→ WORK ITEM: What is needed is an exact repetition of the lines from the first one in the data through the line with "La disparition de", with no pictures.

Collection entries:
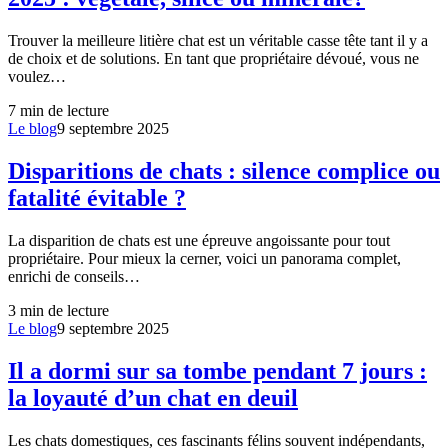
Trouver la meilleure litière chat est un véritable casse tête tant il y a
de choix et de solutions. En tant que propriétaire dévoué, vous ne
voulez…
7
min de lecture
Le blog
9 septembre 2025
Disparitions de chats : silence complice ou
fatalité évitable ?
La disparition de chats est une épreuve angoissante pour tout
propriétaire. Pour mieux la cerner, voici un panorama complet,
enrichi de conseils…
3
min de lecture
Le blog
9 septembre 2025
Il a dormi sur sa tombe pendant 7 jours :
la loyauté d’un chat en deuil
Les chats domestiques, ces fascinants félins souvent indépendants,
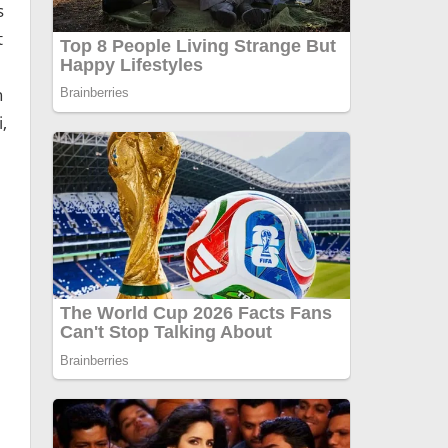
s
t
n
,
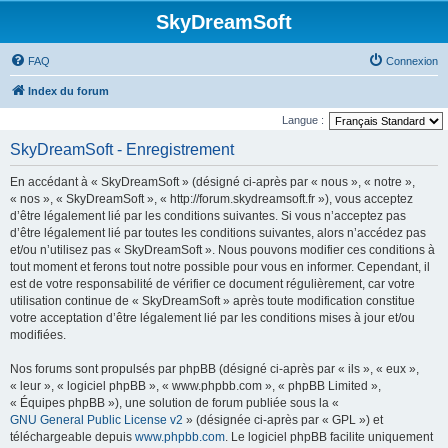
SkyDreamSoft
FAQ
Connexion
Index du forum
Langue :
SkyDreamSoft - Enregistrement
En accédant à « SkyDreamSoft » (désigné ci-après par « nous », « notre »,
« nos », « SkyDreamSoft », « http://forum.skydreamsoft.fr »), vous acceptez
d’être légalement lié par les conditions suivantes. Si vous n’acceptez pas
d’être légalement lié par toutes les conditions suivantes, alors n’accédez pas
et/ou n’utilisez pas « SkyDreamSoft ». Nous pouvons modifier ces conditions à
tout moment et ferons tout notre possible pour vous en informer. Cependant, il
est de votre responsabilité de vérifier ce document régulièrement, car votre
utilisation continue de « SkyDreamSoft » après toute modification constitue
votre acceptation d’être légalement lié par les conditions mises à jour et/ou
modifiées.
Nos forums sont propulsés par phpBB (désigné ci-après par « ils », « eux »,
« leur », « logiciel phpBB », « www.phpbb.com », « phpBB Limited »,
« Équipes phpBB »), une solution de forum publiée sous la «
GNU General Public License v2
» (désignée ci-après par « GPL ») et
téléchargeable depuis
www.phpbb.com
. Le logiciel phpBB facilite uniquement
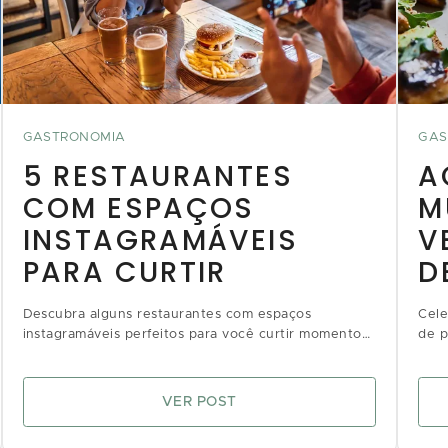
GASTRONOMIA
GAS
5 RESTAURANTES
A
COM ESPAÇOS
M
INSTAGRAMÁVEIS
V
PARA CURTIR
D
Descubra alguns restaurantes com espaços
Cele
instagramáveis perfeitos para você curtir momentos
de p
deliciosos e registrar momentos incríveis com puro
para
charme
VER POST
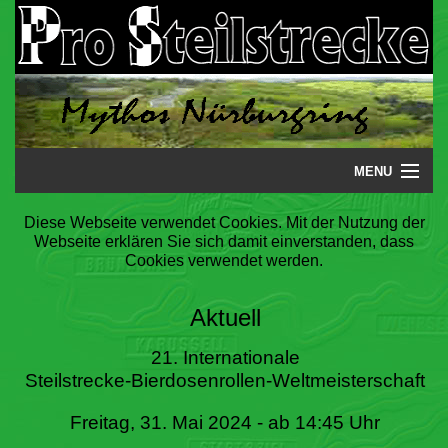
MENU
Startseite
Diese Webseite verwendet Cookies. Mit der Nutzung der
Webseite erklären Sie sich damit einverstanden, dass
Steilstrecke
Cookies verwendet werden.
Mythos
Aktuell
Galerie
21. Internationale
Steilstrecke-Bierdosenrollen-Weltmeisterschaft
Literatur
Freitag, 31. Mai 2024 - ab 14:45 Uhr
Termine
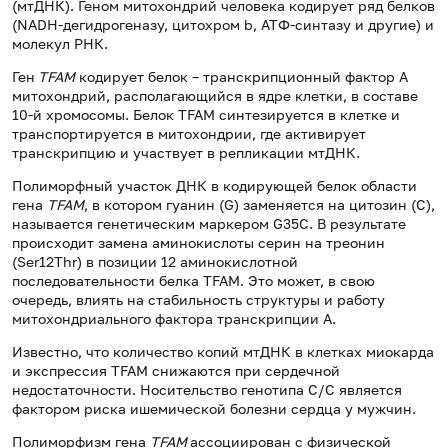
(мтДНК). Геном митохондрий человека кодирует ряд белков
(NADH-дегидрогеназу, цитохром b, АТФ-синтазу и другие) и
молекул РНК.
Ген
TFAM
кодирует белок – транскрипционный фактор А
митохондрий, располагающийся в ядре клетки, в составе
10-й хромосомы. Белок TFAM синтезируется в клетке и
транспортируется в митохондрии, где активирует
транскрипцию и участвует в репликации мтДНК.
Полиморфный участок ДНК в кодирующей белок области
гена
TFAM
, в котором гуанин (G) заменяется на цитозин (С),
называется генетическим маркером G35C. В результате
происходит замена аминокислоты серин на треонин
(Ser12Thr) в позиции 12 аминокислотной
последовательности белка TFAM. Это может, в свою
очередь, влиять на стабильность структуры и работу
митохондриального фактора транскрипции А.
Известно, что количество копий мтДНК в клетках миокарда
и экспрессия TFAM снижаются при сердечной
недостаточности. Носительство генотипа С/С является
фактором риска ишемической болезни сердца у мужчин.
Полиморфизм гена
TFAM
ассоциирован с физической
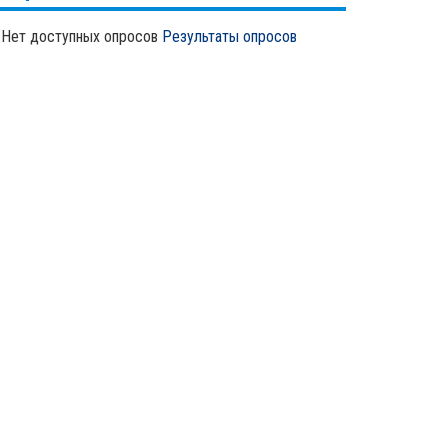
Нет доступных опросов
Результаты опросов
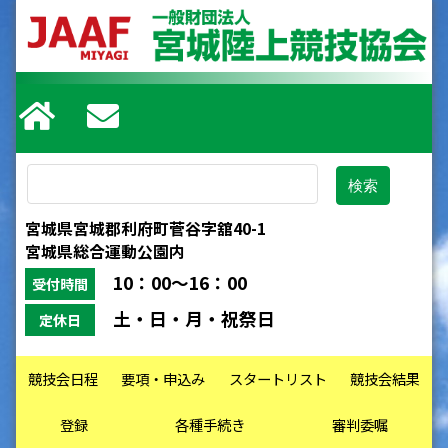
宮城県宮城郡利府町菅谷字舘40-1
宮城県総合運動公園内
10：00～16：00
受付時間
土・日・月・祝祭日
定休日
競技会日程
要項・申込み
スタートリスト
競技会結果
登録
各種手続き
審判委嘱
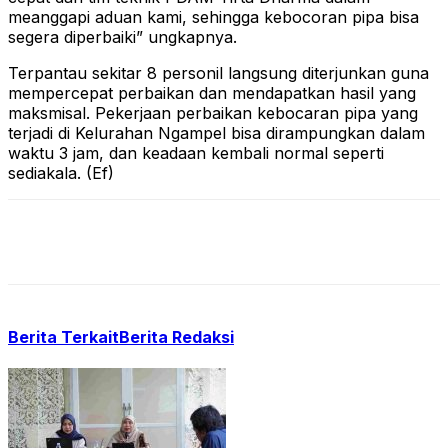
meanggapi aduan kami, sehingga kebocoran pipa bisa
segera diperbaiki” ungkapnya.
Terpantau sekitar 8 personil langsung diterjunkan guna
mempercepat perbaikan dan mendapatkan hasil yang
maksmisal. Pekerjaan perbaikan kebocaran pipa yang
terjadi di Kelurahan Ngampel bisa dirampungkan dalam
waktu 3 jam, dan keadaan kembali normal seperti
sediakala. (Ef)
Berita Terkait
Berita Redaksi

→ RESPONSE FOR THIS EXERCISE:
Trouver la meilleure litière chat est un véritable casse tête tant il y a
de choix et de solutions. En tant que propriétaire dévoué, vous ne
voulez…
7
min de lecture
Le blog
9 septembre 2025
Disparitions de chats : silence complice ou
fatalité évitable ?
La disparition de chats est une épreuve angoissante pour tout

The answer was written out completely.